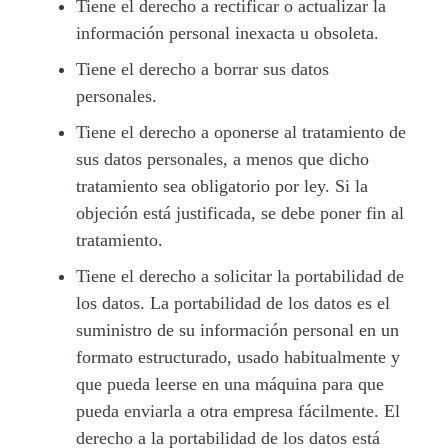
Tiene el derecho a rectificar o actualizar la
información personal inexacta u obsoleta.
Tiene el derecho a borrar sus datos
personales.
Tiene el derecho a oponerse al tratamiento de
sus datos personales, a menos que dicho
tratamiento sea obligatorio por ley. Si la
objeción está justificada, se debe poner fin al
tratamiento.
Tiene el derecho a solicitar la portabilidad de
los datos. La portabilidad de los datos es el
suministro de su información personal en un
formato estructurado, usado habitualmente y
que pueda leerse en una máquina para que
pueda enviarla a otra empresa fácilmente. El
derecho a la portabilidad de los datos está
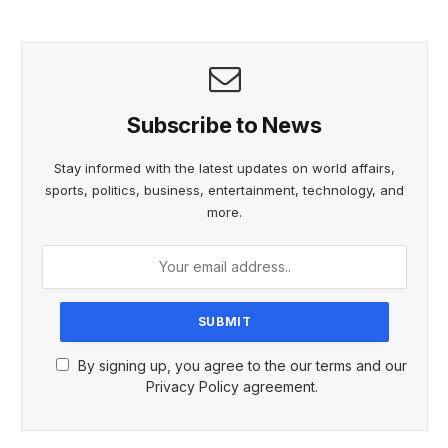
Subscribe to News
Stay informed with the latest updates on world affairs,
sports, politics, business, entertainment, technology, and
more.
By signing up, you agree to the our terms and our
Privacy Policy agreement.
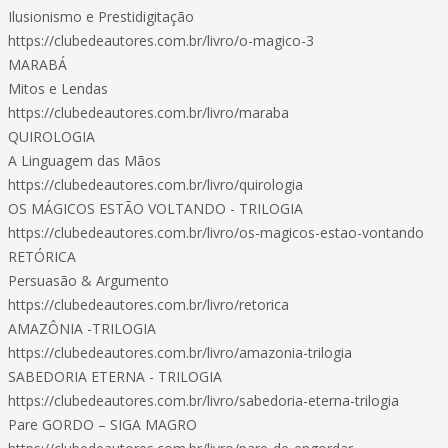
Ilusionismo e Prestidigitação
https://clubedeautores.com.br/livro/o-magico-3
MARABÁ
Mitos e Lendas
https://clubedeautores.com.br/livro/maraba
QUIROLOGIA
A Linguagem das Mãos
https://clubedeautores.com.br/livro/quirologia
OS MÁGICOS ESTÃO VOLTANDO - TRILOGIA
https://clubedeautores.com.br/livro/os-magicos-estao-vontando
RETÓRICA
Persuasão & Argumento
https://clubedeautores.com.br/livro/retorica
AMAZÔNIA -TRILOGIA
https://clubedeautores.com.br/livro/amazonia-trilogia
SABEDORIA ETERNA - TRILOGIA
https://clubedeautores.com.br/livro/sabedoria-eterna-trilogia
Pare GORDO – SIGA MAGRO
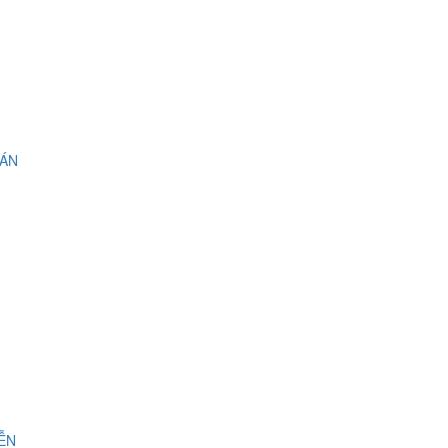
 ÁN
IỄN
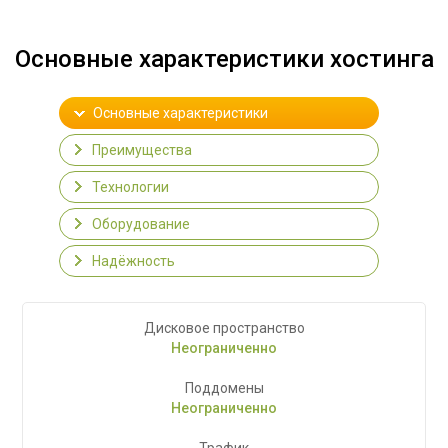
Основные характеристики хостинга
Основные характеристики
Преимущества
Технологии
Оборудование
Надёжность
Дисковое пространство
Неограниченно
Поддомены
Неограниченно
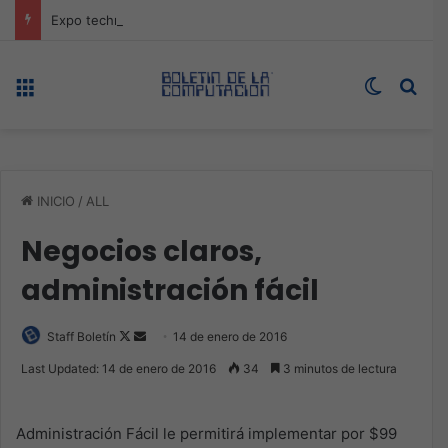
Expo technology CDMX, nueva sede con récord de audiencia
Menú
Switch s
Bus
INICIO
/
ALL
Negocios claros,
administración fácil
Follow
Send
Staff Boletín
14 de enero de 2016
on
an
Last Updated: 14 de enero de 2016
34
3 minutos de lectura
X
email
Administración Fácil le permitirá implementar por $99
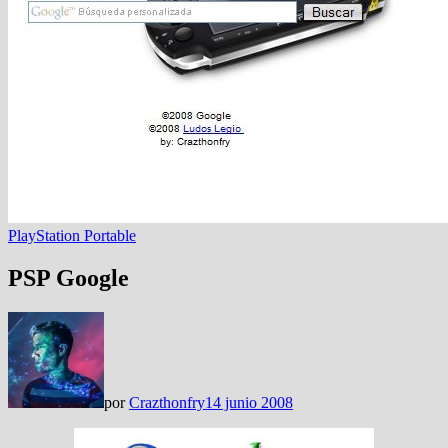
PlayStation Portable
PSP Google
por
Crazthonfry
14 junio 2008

━━━━

→ Work task
Your copy must hold every record above in its exact wording and must hold no pictures.

→ Task response
Tiene el derecho a rectificar o actualizar la
información personal inexacta u obsoleta.
Tiene el derecho a borrar sus datos
personales.
Tiene el derecho a oponerse al tratamiento de
sus datos personales, a menos que dicho
tratamiento sea obligatorio por ley. Si la
objeción está justificada, se debe poner fin al
tratamiento.
Tiene el derecho a solicitar la portabilidad de
los datos. La portabilidad de los datos es el
suministro de su información personal en un
formato estructurado, usado habitualmente y
que pueda leerse en una máquina para que
pueda enviarla a otra empresa fácilmente. El
derecho a la portabilidad de los datos está
Subscribe to News
Stay informed with the latest updates on world affairs,
sports, politics, business, entertainment, technology, and
more.
By signing up, you agree to the our terms and our
Privacy Policy agreement.
Ilusionismo e Prestidigitação
https://clubedeautores.com.br/livro/o-magico-3
MARABÁ
Mitos e Lendas
https://clubedeautores.com.br/livro/maraba
QUIROLOGIA
A Linguagem das Mãos
https://clubedeautores.com.br/livro/quirologia
OS MÁGICOS ESTÃO VOLTANDO - TRILOGIA
https://clubedeautores.com.br/livro/os-magicos-estao-vontando
RETÓRICA
Persuasão & Argumento
https://clubedeautores.com.br/livro/retorica
AMAZÔNIA -TRILOGIA
https://clubedeautores.com.br/livro/amazonia-trilogia
SABEDORIA ETERNA - TRILOGIA
https://clubedeautores.com.br/livro/sabedoria-eterna-trilogia
Pare GORDO – SIGA MAGRO
 ÁN
IỄN
Основные характеристики хостинга
Основные характеристики
Преимущества
Технологии
Оборудование
Надёжность
Дисковое пространство
Неограниченно
Поддомены
Неограниченно
Expo technology CDMX, nueva sede con récord de audiencia
Menú
Switch s
Bus
INICIO
/
ALL
Negocios claros,
administración fácil
Follow
Send
Staff Boletín
14 de enero de 2016
on
an
Last Updated: 14 de enero de 2016
34
3 minutos de lectura
X
email
Administración Fácil le permitirá implementar por $99
PlayStation Portable
PSP Google
por
Crazthonfry
14 junio 2008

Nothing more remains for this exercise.